Billionaire hedge fund investor David Tepper sounded quite pessimistic on the state of the stock market, telling CNBC on Wednesday the market is the most overvalued ever outside of the dot-com bubble.
Valuations on some stocks on the Nasdaq are “nuts,” Tepper said, noting that big tech names like Amazon (AMZN), Facebook (FB) and Google’s Alphabet (GOOG, GOOGL) may be “fully valued.”
“Just because Amazon is perfectly positioned doesn’t mean it’s not fully valued,” he said. “Google or Facebook…they are advertising companies. …They are not rich but they may be fully valued.”
Valuation-wise a simple statistical analysis, which will back Tepper’s market claims, would show that S&P 500′s forward P/E estimate has spiked to nearly 20 (down from 20.85 last quarter) for Q4/21, a level not seen in nearly 20 years.
Strong Notes of Pessimism
Tepper’s comments injected a pessimistic tone in a market that has bounced more than 30% since its March low on the basis of the coronavirus shock being containable and reversible.
It’s worth noting that the market rose on central bank liquidity injections and despite growing fears about the toll of the pandemic on global economic growth. In fact, earnings for the S&P 500 companies are projected to dip nearly 14% in Q1 because of the coronavirus crisis, according to FactSet, which paints an even gloomier picture for the rest of FY2020, with analysis suggesting a 40.6% earnings nosedive in Q2.
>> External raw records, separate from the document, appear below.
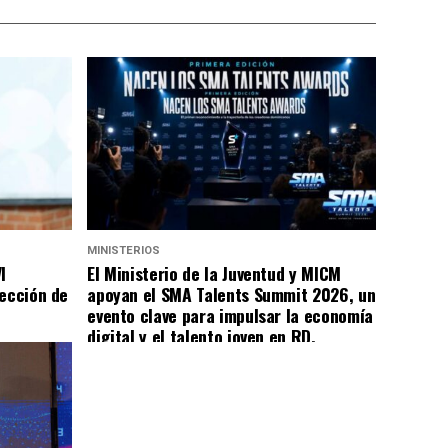
MINISTERIOS
I
El Ministerio de la Juventud y MICM
rección de
apoyan el SMA Talents Summit 2026, un
evento clave para impulsar la economía
digital y el talento joven en RD.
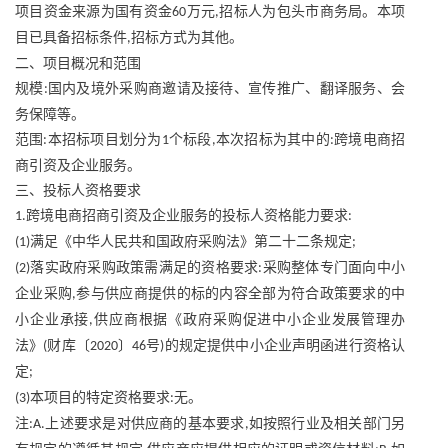
项目资金来源为国有资金
万元
招标人为包头市商务局。本项
60
,
目已具备招标条件
招标方式为其他。
,
二、项目概况和范围
规模
国内及境外采购商邀请及接待、宣传推广、翻译服务、会
:
务保障等。
范围
本招标项目划分为
个标段
本次招标为其中的
跨境电商招
:
1
,
:
商引资及企业服务。
三、投标人资格要求
跨境电商招商引资及企业服务的投标人资格能力要求
1.
:
满足《中华人民共和国政府采购法》第二十二条规定
(1)
;
落实政府采购政策需满足的资格要求
采购整体专门面向中小
(2)
:
企业采购
参与供应商提供的标的内容全部为符合政策要求的中
,
小企业承接
供应商根据《政府采购促进中小企业发展管理办
,
法》
财库〔
〕
号
的规定提供中小企业声明函进行资格认
(
2020
46
)
定
;
本项目的特定资格要求
无。
(3)
:
注
上述要求是对供应商的基本要求
如按照行业及相关部门另
:A.
,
“The market is pretty high and the Fed’s put a lot of money in and it’s a question: have there been different misallocations of capital? Certainly you are seeing pockets of that now in the stock market,” the founder of Appaloosa Management said. The market “is by anybody’s standards pretty full,” he added.
Tepper also said that while “there might have been a bottom put in…that doesn’t mean you can’t fall significantly from these levels.”
As expected, his calls moved the market. The Dow hit its low for the session shortly after Tepper’s warning.
Tepper’s remarks echoed those of billionaires Carl Icahn and Stan Druckenmiller. Icahn said he is shorting commercial real estate as he prepares for the pandemic to wreak more havoc, while Druckenmiller said the risk-reward calculation for equities was the worst he’s seen in his career.